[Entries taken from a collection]
*** Block opens ***
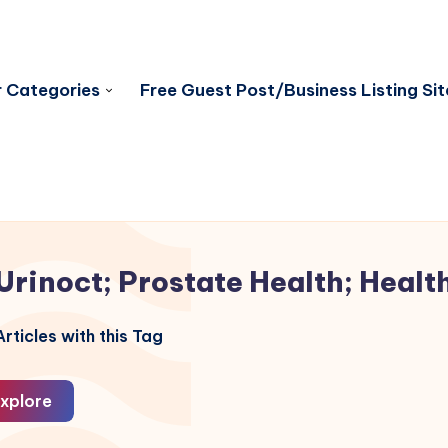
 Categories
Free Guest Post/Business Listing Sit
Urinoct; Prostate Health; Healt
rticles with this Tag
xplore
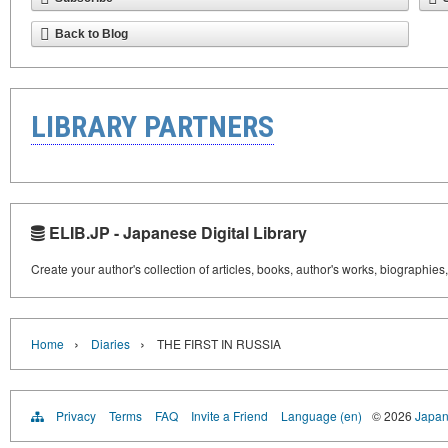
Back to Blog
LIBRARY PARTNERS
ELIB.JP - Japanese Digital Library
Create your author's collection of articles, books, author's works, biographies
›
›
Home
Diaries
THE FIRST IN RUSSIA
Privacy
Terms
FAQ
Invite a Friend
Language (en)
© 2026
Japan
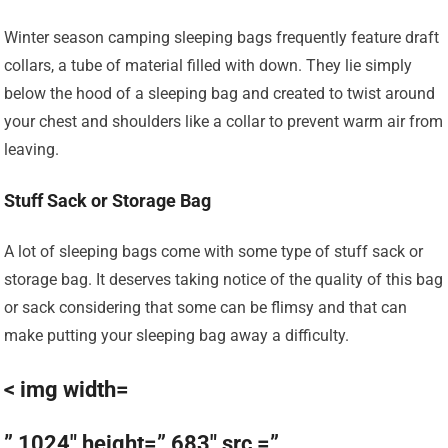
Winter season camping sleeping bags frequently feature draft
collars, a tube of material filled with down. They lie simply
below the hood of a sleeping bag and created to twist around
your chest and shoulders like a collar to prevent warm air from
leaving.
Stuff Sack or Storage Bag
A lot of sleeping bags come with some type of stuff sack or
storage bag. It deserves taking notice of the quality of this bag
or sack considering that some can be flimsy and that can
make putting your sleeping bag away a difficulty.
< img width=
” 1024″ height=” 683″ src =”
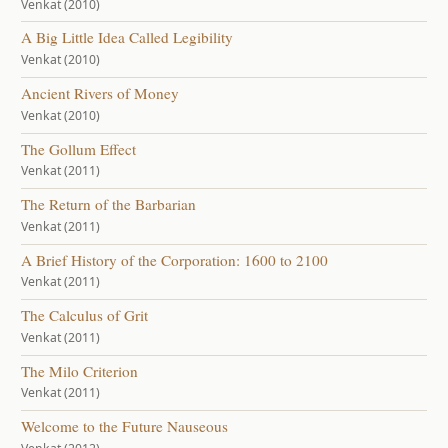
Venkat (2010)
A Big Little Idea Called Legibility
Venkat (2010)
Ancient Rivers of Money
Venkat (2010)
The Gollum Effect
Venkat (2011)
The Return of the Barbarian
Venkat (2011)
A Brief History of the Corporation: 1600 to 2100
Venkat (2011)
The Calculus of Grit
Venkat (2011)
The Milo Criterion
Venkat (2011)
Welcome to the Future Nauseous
*** Block closes ***
*** Block opens ***
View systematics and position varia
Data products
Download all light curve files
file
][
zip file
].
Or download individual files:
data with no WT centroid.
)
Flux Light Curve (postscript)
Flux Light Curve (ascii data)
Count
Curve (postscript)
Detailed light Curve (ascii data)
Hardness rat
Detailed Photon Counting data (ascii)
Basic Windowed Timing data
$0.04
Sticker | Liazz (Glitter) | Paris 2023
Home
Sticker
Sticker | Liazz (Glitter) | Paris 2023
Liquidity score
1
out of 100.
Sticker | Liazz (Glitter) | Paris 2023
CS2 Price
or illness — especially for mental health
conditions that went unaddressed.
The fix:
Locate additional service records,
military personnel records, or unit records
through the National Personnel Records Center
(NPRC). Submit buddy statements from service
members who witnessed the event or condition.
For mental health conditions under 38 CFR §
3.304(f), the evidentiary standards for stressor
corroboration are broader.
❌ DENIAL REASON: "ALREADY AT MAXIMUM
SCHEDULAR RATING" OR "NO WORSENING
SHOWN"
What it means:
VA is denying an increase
*** Block closes ***
*TASK DIRECTIONS*. Only the lines above that include the word "with" belong in the answer; copy each one.

*REPLY*.
rticles with this Tag
collars, a tube of material filled with down. They lie simply
A lot of sleeping bags come with some type of stuff sack or
data with no WT centroid.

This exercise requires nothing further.